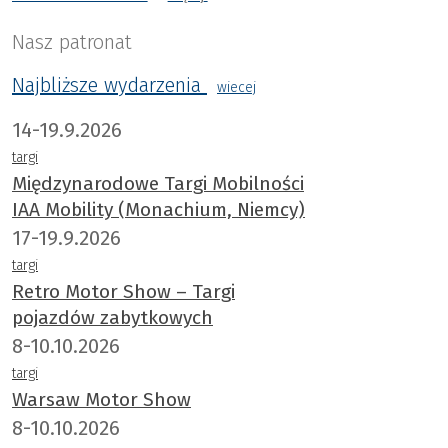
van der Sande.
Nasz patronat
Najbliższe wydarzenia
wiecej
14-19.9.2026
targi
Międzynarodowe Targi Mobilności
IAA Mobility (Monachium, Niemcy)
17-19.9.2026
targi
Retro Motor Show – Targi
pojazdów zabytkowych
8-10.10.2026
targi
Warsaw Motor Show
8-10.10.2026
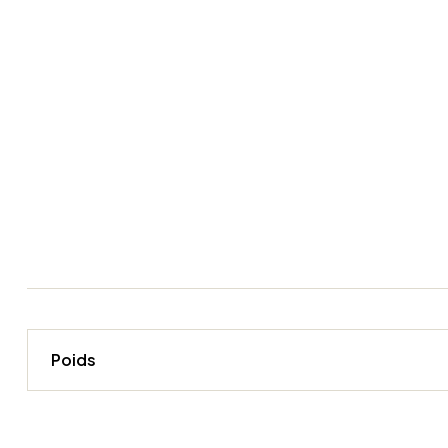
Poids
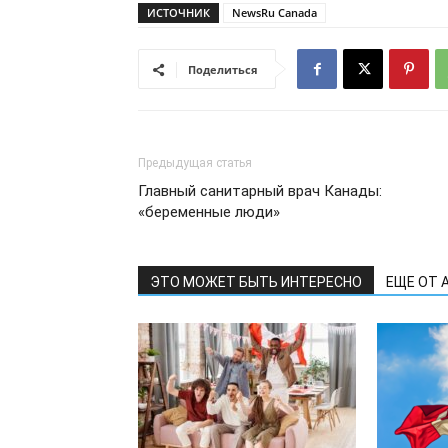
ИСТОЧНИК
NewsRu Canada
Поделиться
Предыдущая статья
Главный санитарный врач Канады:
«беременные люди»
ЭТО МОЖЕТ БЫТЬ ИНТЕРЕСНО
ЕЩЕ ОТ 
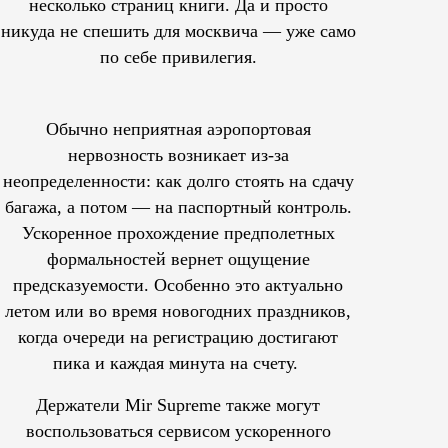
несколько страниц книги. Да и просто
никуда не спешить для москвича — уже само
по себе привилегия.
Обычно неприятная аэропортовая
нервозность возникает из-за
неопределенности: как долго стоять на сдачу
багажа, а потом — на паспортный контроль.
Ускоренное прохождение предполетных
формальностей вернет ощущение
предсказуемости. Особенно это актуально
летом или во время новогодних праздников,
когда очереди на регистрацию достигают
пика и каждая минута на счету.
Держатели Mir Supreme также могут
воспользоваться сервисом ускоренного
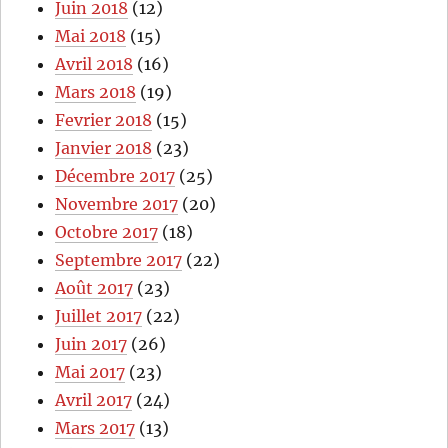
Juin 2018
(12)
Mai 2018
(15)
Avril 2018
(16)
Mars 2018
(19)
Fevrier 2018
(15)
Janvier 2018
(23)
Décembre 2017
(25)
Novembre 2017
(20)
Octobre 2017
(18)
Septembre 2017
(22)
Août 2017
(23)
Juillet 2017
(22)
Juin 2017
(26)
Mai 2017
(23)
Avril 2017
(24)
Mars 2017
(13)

**REQUIRED WORK:**
Wherever the string "Show" is found in the entries, copy the line it sits in.

**TASK RESULT:**
Retro Motor Show – Targi
Warsaw Motor Show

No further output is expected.